● **Exercise prompt**
From the data below, repeat exactly the lines from the line with "There is, however, one" to the line with "In recent weeks, there", both included.

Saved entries

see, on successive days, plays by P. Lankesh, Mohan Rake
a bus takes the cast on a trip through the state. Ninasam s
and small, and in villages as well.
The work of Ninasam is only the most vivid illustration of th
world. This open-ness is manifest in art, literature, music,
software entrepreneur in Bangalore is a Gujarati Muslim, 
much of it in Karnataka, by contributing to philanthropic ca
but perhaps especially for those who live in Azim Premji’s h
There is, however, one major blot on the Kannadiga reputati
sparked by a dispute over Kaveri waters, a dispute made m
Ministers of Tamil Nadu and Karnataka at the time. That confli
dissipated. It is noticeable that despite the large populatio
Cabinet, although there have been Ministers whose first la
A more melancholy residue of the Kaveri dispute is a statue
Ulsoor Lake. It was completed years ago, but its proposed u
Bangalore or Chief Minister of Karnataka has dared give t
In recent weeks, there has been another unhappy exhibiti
---
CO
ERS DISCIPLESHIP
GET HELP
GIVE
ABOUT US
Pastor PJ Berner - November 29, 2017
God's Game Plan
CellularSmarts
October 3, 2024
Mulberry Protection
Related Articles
...
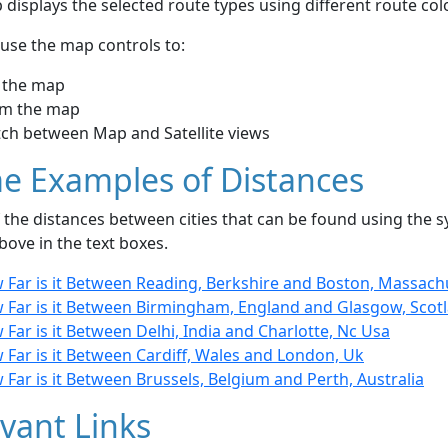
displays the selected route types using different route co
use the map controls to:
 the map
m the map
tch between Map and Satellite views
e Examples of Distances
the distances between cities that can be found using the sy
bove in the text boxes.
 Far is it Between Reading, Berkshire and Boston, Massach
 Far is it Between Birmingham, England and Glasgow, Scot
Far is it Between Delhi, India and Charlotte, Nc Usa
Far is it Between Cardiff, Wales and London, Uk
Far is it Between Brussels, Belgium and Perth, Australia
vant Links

● **Solved exercise**
There is, however, one major blot on the Kannadiga reputati
sparked by a dispute over Kaveri waters, a dispute made m
Ministers of Tamil Nadu and Karnataka at the time. That confli
dissipated. It is noticeable that despite the large populatio
Cabinet, although there have been Ministers whose first la
A more melancholy residue of the Kaveri dispute is a statue
Ulsoor Lake. It was completed years ago, but its proposed u
Bangalore or Chief Minister of Karnataka has dared give t
In recent weeks, there has been another unhappy exhibiti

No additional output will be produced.